Je ne photographie pas ce qu'une famille est en général. Je photographie ce qu'elle est en train de devenir, ce jour précis, dans cette lumière précise, avec ces personnes-là et pas d'autres. Une famille n'a pas de contour fixe : il bouge, à chaque naissance, à chaque deuil, à chaque nouvelle union, à chaque fois que quelqu'un entre dans le cercle ou s'en éloigne un peu. Photographier une famille en général, ce serait photographier une idée. Photographier une famille en train de changer, c'est photographier un fait — quelque chose qui se joue, là, entre les gens, et qui ne se rejouera jamais exactement de la même façon.
Séance photo famille multigénérationnelle à Nantes
Une mère m'a contacté un jour pour réunir ses sœurs, sa mère, toute la tribu autour d'un anniversaire rare — quatre-vingts ans, un chiffre qui ne revient pas deux fois dans une vie de famille. Ce qu'elle me demandait n'était pas des poses alignées, une rangée de sourires bien rangés par génération. Elle voulait des regards. Ce que les yeux se disent entre une mère et sa fille quand quatre-vingts ans de vie commune tiennent dans une même pièce, ce n'est pas quelque chose qu'on organise. Je me suis mis en retrait, j'ai laissé les regards se croiser sans les diriger, et ce sont eux qui ont fait la photo — pas moi.

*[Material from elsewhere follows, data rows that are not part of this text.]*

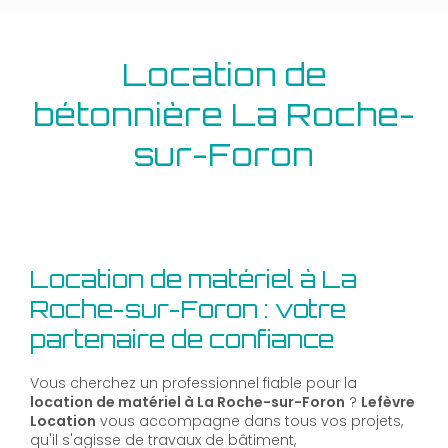
Location de
bétonnière La Roche-
sur-Foron
Location de matériel à La
Roche-sur-Foron : votre
partenaire de confiance
Vous cherchez un professionnel fiable pour la
location de matériel à La Roche-sur-Foron
?
Lefèvre
Location
vous accompagne dans tous vos projets,
qu'il s'agisse de travaux de bâtiment,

D'autres fois, la demande vient d'ailleurs. Une famille née d'une union nouvelle, avec un enfant qui n'existait pas l'année précédente, m'a appelé non pas pour garder un souvenir mais pour vérifier quelque chose — que ce qu'ils construisaient ensemble tenait debout. C'est une demande plus fragile qu'il n'y paraît. On ne demande pas une preuve de solidité à une famille qui va bien depuis toujours ; on la demande quand on a encore besoin de se le confirmer à soi-même. Photographier ce moment-là, c'est accepter de photographier une question plutôt qu'une réponse, et de la traiter avec autant de soin que si elle était déjà résolue.

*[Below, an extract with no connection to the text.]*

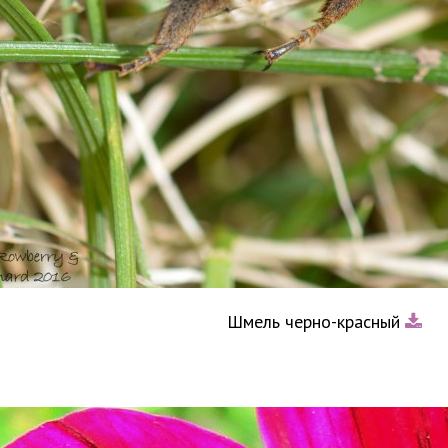
Шмель черно-красный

Il y a eu aussi cette séance offerte par une amie à une autre, pour ses cinquante ans — un cadeau qui n'était pas un objet mais un regard porté sur une famille précise. Pas une image qui pourrait convenir à n'importe quel foyer du même âge, du même nombre d'enfants, de la même configuration. Une image qui ne ressemble qu'à eux. C'est peut-être là que se loge tout mon travail : refuser la moyenne, refuser le type, pour aller chercher ce qui n'appartient qu'à cette famille-là, dans cette maison-là, à cette heure-là de leur histoire.

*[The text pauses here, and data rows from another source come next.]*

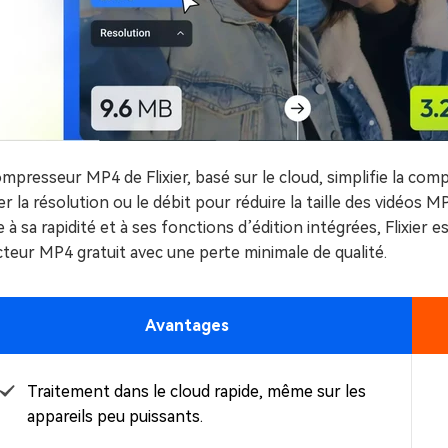
mpresseur MP4 de Flixier, basé sur le cloud, simplifie la co
er la résolution ou le débit pour réduire la taille des vidé
 à sa rapidité et à ses fonctions d’édition intégrées, Flixier
teur MP4 gratuit avec une perte minimale de qualité.
Avantages
Traitement dans le cloud rapide, même sur les
appareils peu puissants.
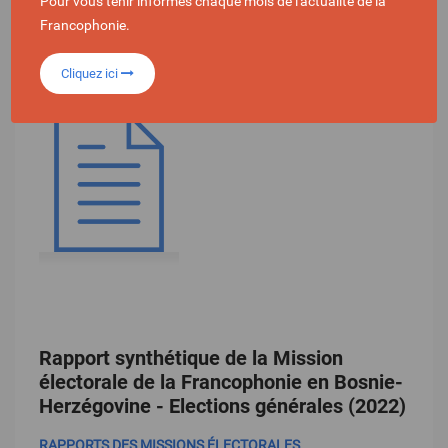
Pour vous tenir informés chaque mois de l'actualité de la
RAPPORTS DES MISSIONS ÉLECTORALES
Francophonie.
Cliquez ici
Rapport synthétique de la Mission
électorale de la Francophonie en Bosnie-
Herzégovine - Elections générales (2022)
RAPPORTS DES MISSIONS ÉLECTORALES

Ce qui se transmet dans une famille ne se dit pas toujours à voix haute. Il y a des choses qui passent à demi-mot, d'une génération à l'autre, sans jamais être posées sur la table — un silence qui en dit plus qu'une phrase, un regard qu'on détourne, un moment où quelqu'un se retire un peu du groupe pour chercher, seul, le sens de ce qui est en train de changer autour de lui. Je ne cherche pas à effacer ces instants de retrait ni à les réparer par la photo. Ils font partie de ce qui se transmet, au même titre que les rires et les embrassades. Une famille qui se photographie sincèrement n'est pas une famille qui pose comme unie ; c'est une famille qui laisse voir, l'espace d'un instant, les questions qu'elle se pose encore.
C'est ce travail-là que je mène, à Nantes, séance après séance : photographier des familles multigénérationnelles non pas comme des groupes à aligner mais comme des histoires en mouvement, où chaque génération regarde la suivante avec ce mélange de fierté, d'inquiétude et d'espoir que seules les familles connaissent. Une photo de famille multigénérationnelle réussie n'est pas celle où tout le monde sourit au même moment ; c'est celle où l'on sent, en la regardant des années plus tard, ce qui était en train de se jouer ce jour-là.
Je n'ai pas de recette pour ça, seulement une attention : rester assez présent pour capter le moment où le contour bouge, et assez discret pour ne pas le figer avant qu'il ne se révèle de lui-même.